Wednesday, 9 November 2011

Osborne is the real Robin Hood

At the ECOFIN (European Finance Ministers) meeting in Brussels yesterday the Chancellor George Osborne emphatically did his job protecting the UK from an EU tax grab. The UK will pay 80% of this tax and it will hit our economy hardest. Ironically, too many EU countries have not met their Millennium Development Goal (MDG) commitment to put 0.7% of their GNI to development aid. The UK is committed to this target. Other EU countries want to pay for their MDG commitment by taxing the UK which is already keeping its promise.

The UK charities that are promoting this pick pocketing should be ashamed of themselves. They know that if they ask EU states to meet MDGs out of their tax revenue, as the UK is, they will get told to go away. Instead they think that it is easier to ask the UK to pay twice. No thanks.

Sunday, 6 November 2011

Are the Occupiers and Robin Hooders just unwilling to work their way up like their parents?

The nature of wealth in our country is very poorly understood by most people. The Office for National Statistics has been doing some work to try to understand wealth. They did a survey called “Wealth in Great Britain, 2006/8”.

If you look at wealth distribution it looks like those at the bottom have pretty much nothing and those at the top have a disproportionate share, hence the “We are the 99%” rhetoric of the Occupy protestors. See this chart of wealth distribution below:

On the face of it the bottom decile in the UK have pretty much nothing and the top decile are worth around £4 million per household. This looks like a massive disparity. Is it? Probably not.

First off this analysis ignores the fact that most of us start off poor, with nothing even, and get relatively wealthy over the course of our lives. When I graduated in 1984 I had an overdraft, even then, of £800 and my only tangible asset was my stereo system which I might have been able to flog for £30. Apart from a few records which I might have got a few quid more for I had nothing else I could have sold and no savings. I was very lucky to have a good education and be raised by parents who instilled good values into me. I got myself a good job and today I am on my third property and have largely paid off my mortgage. I have built up some pension assets, like most people not enough. I am now over half way up this graph having started off in the bottom decile. When you start to understand and accept the wealth lifecycle then the Occupy rhetoric starts to look rather shaky. The age distribution graph below shows this effect quite clearly.

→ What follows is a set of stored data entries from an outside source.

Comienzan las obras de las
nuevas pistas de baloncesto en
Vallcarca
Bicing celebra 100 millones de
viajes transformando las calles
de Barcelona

Note how the very wealthy have disappeared in this picture. They are hiding in the difference between the median and the mean across the age groups. If age was not a massive factor this graph would be flat and the gap between median and mean larger.

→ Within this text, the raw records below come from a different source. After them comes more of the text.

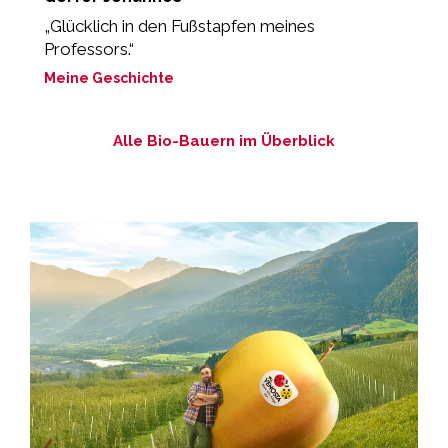
„Glücklich in den Fußstapfen meines
„
Professors.“
M
Meine Geschichte
Alle Bio-Bauern im Überblick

However stark this kind of age distribution is it has nothing whatsoever to do with social injustice. In fact it demonstrates clearly that most of us start with nothing, we work, accumulate assets and then we have something. Finally, we retire and spend our way through our money, leaving some residue to our children if we are lucky.

The ONS work shows that wealth distribution is not as stark as you might imagine in the UK and that a huge driver of wealth inequalities is just age. The picture is even better than even I paint though. There are two major classes of financial asset that are not even recorded in this work.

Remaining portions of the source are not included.